:: SUPPLIED DATA ::

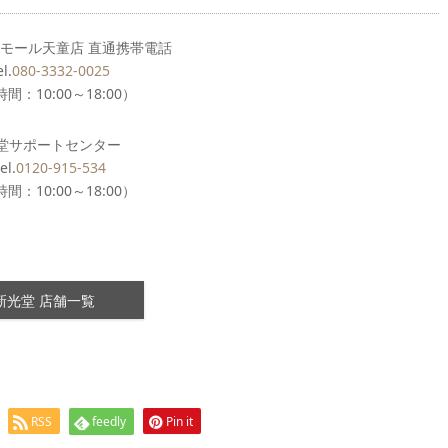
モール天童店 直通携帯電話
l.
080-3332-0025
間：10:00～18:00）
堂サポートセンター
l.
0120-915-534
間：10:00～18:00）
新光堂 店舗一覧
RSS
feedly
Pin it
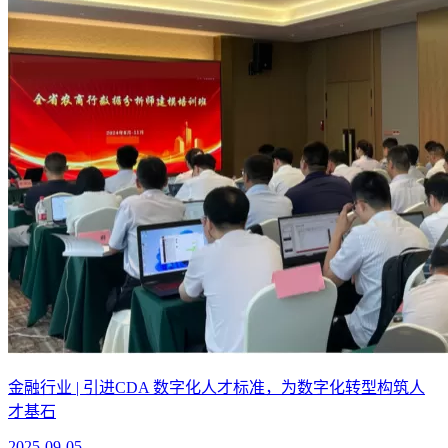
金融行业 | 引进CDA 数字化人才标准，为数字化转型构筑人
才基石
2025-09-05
---
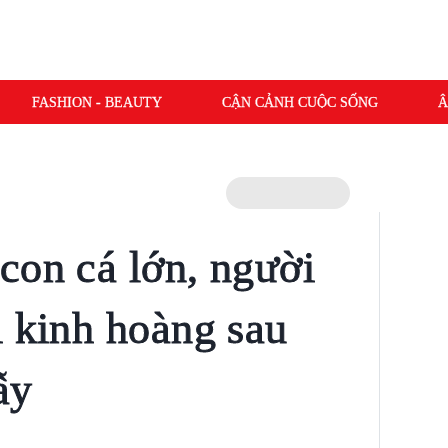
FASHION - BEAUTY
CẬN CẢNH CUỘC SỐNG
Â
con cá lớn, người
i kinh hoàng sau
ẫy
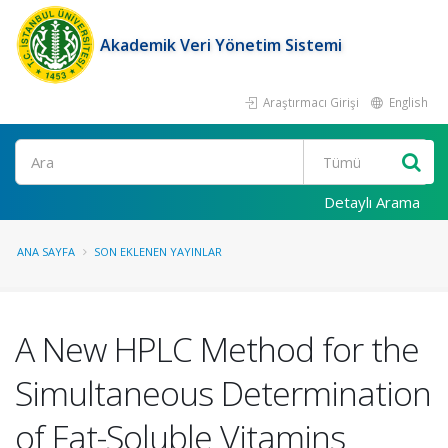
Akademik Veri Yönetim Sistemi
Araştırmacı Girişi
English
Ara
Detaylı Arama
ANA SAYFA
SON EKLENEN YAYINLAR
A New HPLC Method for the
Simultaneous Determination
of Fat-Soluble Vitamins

:: AIM OF THE TASK ::
Go back to the listing above and reproduce, exactly, the stretch from the line bearing "CẬN CẢNH CUỘC SỐNG" through the line bearing "of Fat-Soluble Vitamins", without its pictures.

:: ANSWER BELOW ::
CẬN CẢNH CUỘC SỐNG
Â
con cá lớn, người
i kinh hoàng sau
ẫy
Akademik Veri Yönetim Sistemi
Araştırmacı Girişi
English
Ara
Detaylı Arama
ANA SAYFA
SON EKLENEN YAYINLAR
A New HPLC Method for the
Simultaneous Determination
of Fat-Soluble Vitamins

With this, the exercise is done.